#### YOUR GOAL
The entire listing below is to be written out exactly, minus the pictures.

#### INPUT DATA
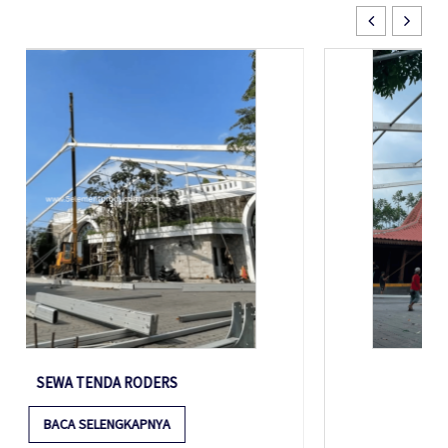
SEWA TENDA RODER
BACA SELENGKAPNYA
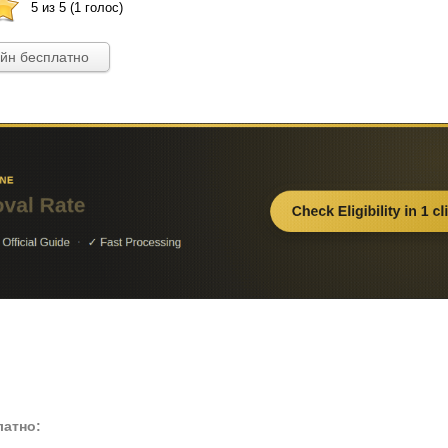
5 из 5 (1 голос)
айн бесплатно
латно:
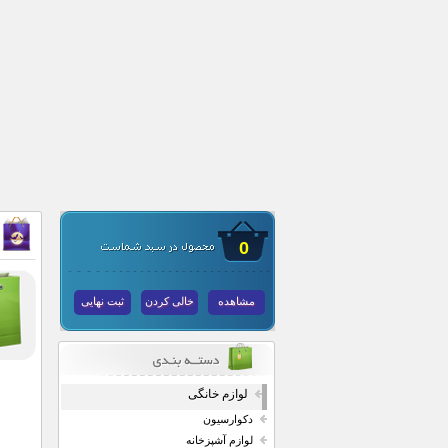
0
مشاهده
خالی کردن
ثبت نهایی
لوازم خانگی
دکوارسیون
لوازم آشپزخانه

#### RESPONSE TO THE EXERCISE
SEWA TENDA RODER
BACA SELENGKAPNYA
5 из 5 (1 голос)
айн бесплатно
латно:
0
مشاهده
خالی کردن
ثبت نهایی
لوازم خانگی
دکوارسیون
لوازم آشپزخانه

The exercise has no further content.